No entanto, mesmo as prefeituras que até o presente têm conseguido fazer frente às crescentes despesas na área da saúde, a cada dia vêem se estreitar mais a sua capacidade de evitar, sozinhas e localmente, a queda da qualidade no atendimento. Para se ter uma ideia no nível atual de comprometimento do erário municipal com a situação gerada pela defasagem da Tabela SUS, basta olharmos o que aconteceu, ao longo do tempo; No fim da década passada, quando o SUS começou a ser implantado, o governo federal arcava com aproximadamente 70% dos custos da saúde, os governos estaduais com 20% e os municípios com cerca de 10%. Hoje, o governo federal responde por 45% a 48%, os municípios cobrem 40% dos custos e o restante, algo em torno de 20%, é coberto pelos governos estaduais.

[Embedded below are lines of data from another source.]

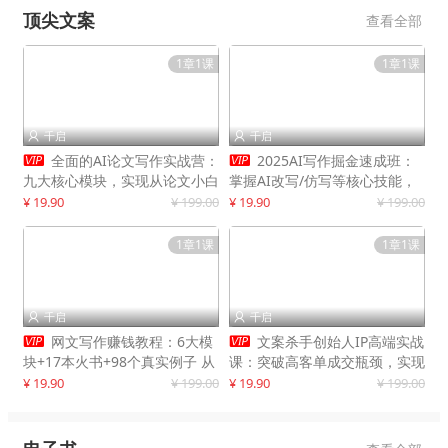
顶尖文案
查看全部
1章1课
1章1课
千启
千启




全面的AI论文写作实战营：
2025AI写作掘金速成班：
九大核心模块，实现从论文小白
掌握AI改写/仿写等核心技能，
到高效产出的跨越
实现单篇文案变现500+
¥ 19.90
¥ 199.00
¥ 19.90
¥ 199.00
1章1课
1章1课
千启
千启




网文写作赚钱教程：6大模
文案杀手创始人IP高端实战
块+17本火书+98个真实例子 从
课：突破高客单成交瓶颈，实现
入门到精通实战方法
IP商业价值最大化
¥ 19.90
¥ 199.00
¥ 19.90
¥ 199.00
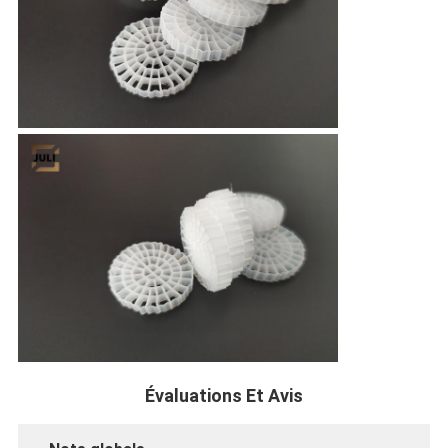
Évaluations Et Avis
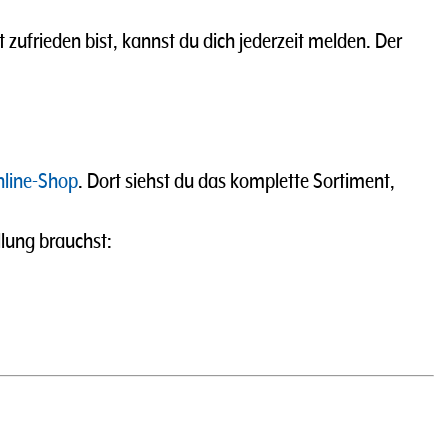
t zufrieden bist, kannst du dich jederzeit melden. Der
line-Shop
. Dort siehst du das komplette Sortiment,
llung brauchst:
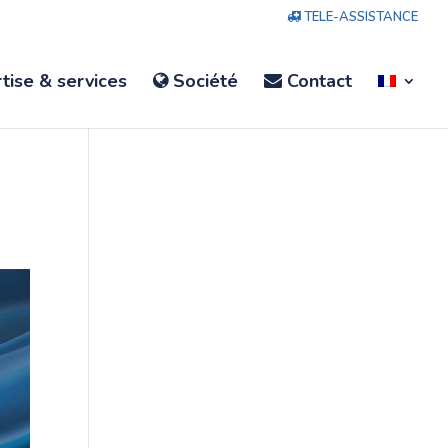
TELE-ASSISTANCE
tise & services
Société
Contact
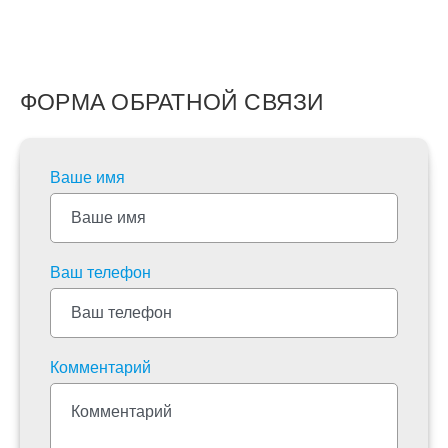
ФОРМА ОБРАТНОЙ СВЯЗИ
Ваше имя
Ваш телефон
Комментарий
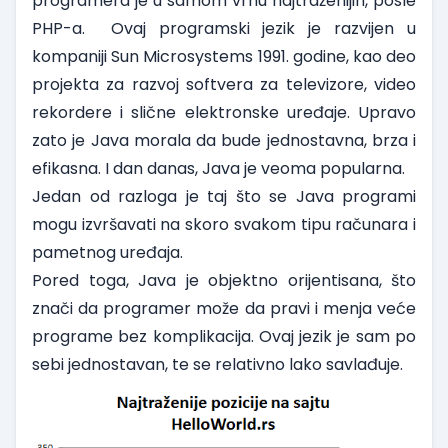
programera je u samom vrhu najtraženijih, posle
PHP-a. Ovaj programski jezik je razvijen u
kompaniji Sun Microsystems 1991. godine, kao deo
projekta za razvoj softvera za televizore, video
rekordere i slične elektronske uređaje. Upravo
zato je Java morala da bude jednostavna, brza i
efikasna. I dan danas, Java je veoma popularna.
Jedan od razloga je taj što se Java programi
mogu izvršavati na skoro svakom tipu računara i
pametnog uređaja.
Pored toga, Java je objektno orijentisana, što
znači da programer može da pravi i menja veće
programe bez komplikacija. Ovaj jezik je sam po
sebi jednostavan, te se relativno lako savlađuje.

O Fórum Brasil de Orçamento (FBO), uma rede formada por 54 organizações da sociedade civil, enviou à Presidência da República uma carta pedindo mais transparência na execução do orçamento e informações sobre os critérios utilizados para o bloqueio de recursos, uma vez que, conforme diz a carta, "Nos últimos anos, a maior parte dos recursos contingenciados foi concentrada em ministérios que executam programas de caráter nitidamente social".

Na área social da saúde, já ultrapassamos o limite há muito tempo. É urgente que a sociedade, informada sobre as causas verdadeiras da calamitosa situação em que se encontra a Saúde no Brasil, faça chegar ao Planalto o clamor popular atualmente dirigido apenas ao município, que chegam muitas vezes, a comprometer a credibilidade das profissionais que atuam no setor, credibilidade essencial para a prática médica.